This for that
Islanders were recently treated to a debate over the Cape Wind plan for Nantucket Sound. The arguments were familiar, but perhaps not enlightening. How will Islanders make up their minds about Cape Wind? Stepping back from the details of the Cape Wind project and looking at the bigger picture may suggest a basis on which to decide the future of the wind farm plan.
Attention to wind energy as a desirable, pollution-free resource for electrical power generation is rising worldwide. In some countries, and in some parts of this country, wind-generated power has already made an impact. Still, wind energy production is a modest component in the mix of electrical power generation and will be well into the foreseeable future.
"Wind and solar energy already play an important part in a few countries," according to a May 2007 article in The Economist. "Around 20 percent of Denmark's electricity comes from wind and about 80 percent of China's hot water from solar energy. But worldwide, those two energy sources barely register." Wind contributes .064 percent of the total energy mix worldwide, according to The Economist. About 87 percent of the world supply of electrical energy comes from non-renewables such as coal, oil, gas, and nuclear. The rest is from renewables, of which wind figures least.
Industrial producers of electricity in the developed countries are investing huge sums to clean the emissions from their power plants. In the aggregate, their total investment in new technologies to improve their old technology plants, without including government incentives such as production tax credits and innovation grants directed at these non-renewable technologies, dwarfs worldwide expenditures to develop efficient and substantial wind energy generation.
In Spain, one of several European countries with substantial expressed determination to increase the share of electrical power generated from renewables, the current share of green power in the energy mix is 17.2 percent, greatest among the industrialized nations. This includes wind, but not exclusively, or even substantially. Spain's near term goal for all renewables is 29 percent, but best estimates are that the goal will be missed by a large margin.
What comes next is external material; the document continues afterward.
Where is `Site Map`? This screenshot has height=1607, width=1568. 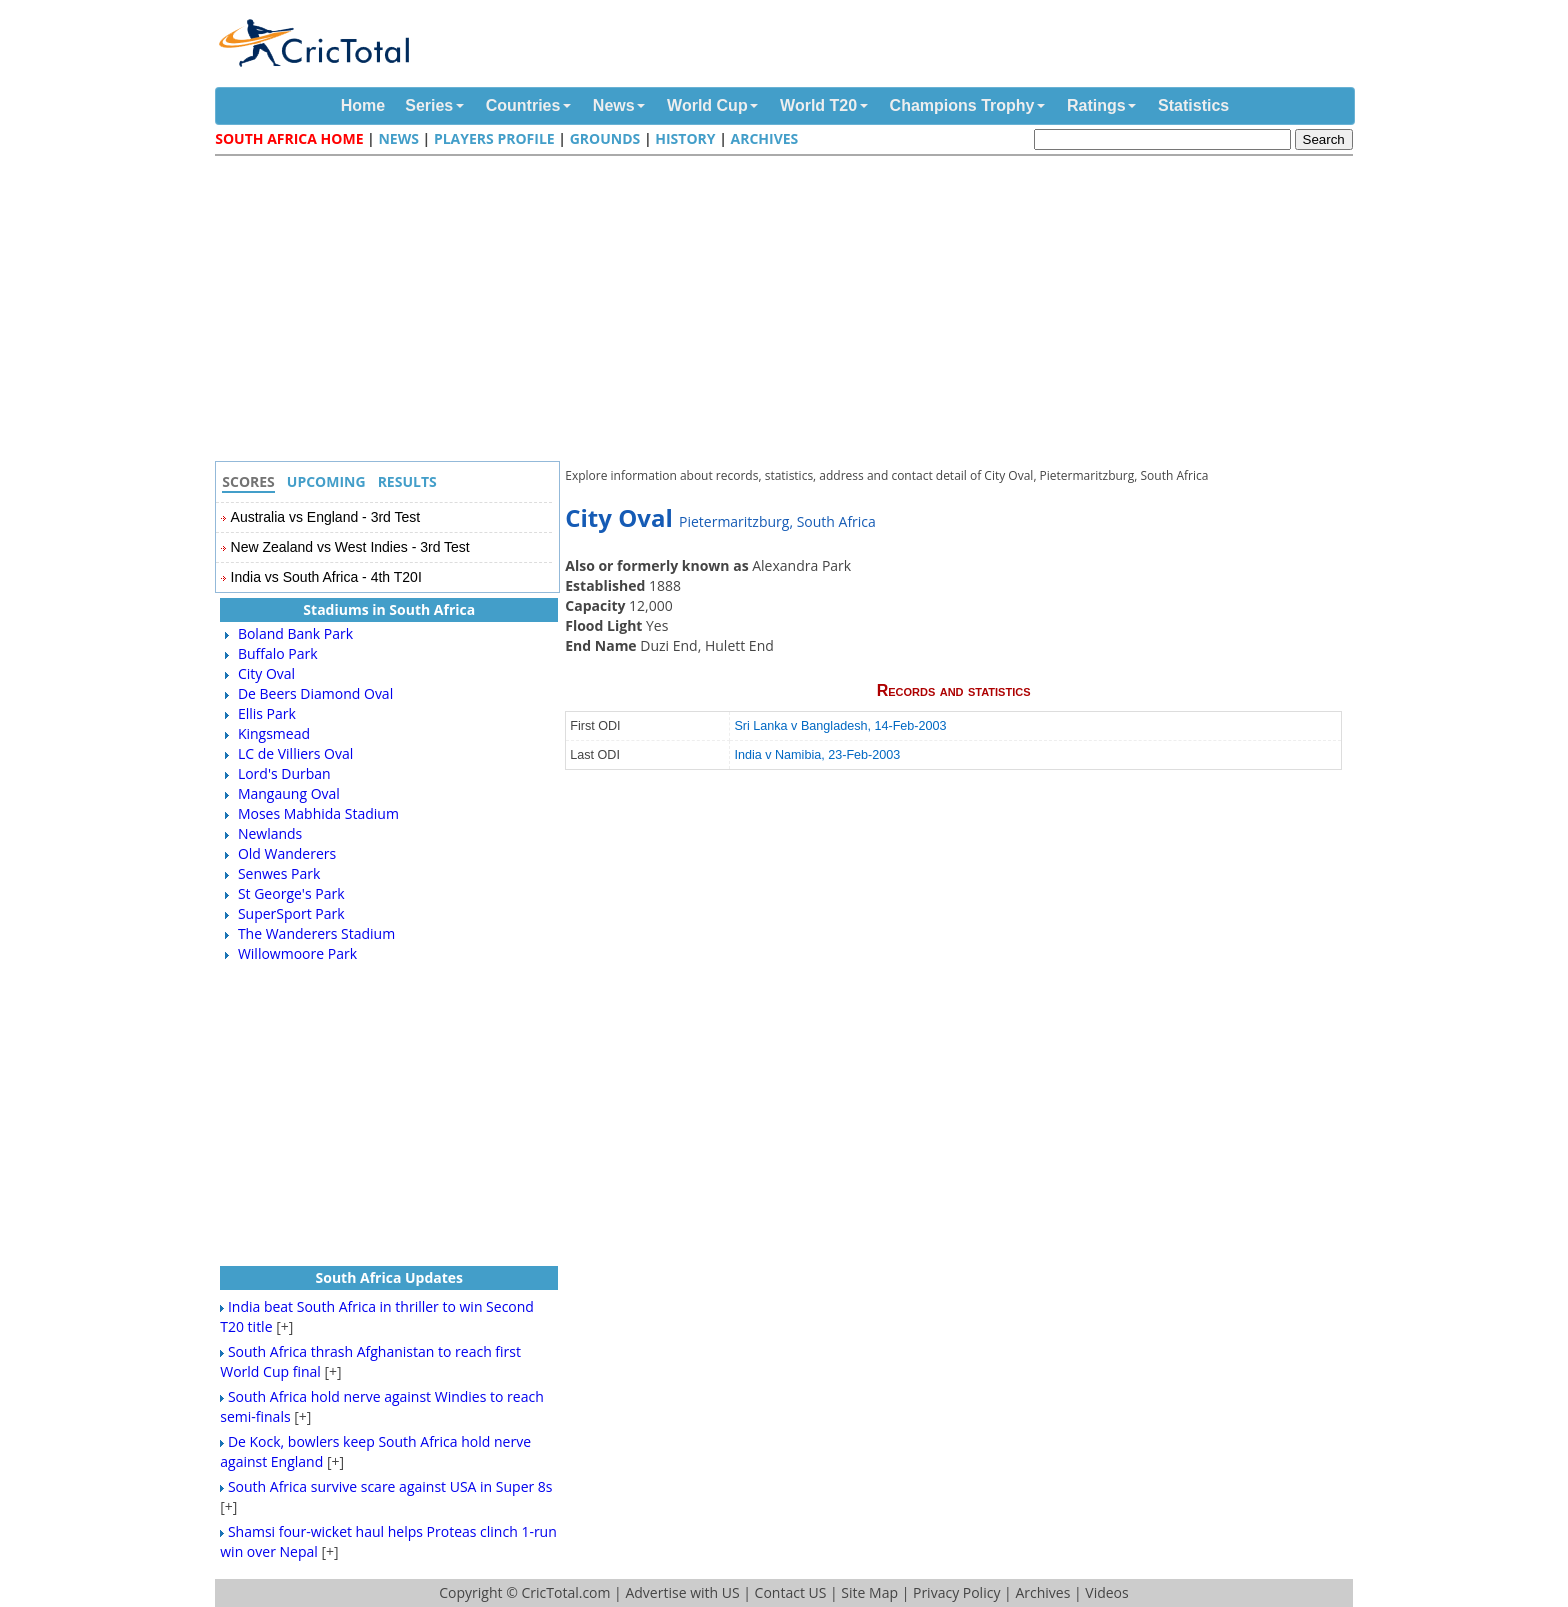
Site Map is located at coordinates (869, 1592).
Increasing demand worldwide for electrical power has helped to fuel the boom in investment in old and new technology, but the key to the increasing development of wind energy supplies is the price of carbon-based fuels and the willingness of industrialized countries to underwrite with subsidies the development of wind energy installations. There is also the question of how quickly the national grid in this country will be expanded and made more efficient.
What all this adds up to is the need for residents of the Cape and the Islands to do their own private cost-benefit analysis, recognizing the uncertainties facing wind energy producers and the competition from other renewable energy sources, as well as the potential for technological advances in the use of non-renewables for electric generation. All of this must be set against the undoubted, but incalculable value of clean, wild, and empty Horseshoe Shoal, where developer Cape Wind proposes to erect 130 wind turbines and a service platform about a half acre in size.
In light of this macro picture, to give Horseshoe Shoal and get in return a clean energy generating plant of modest size and uncertain future, in a national energy landscape that is highly variable and intensely competitive, seems a bad trade.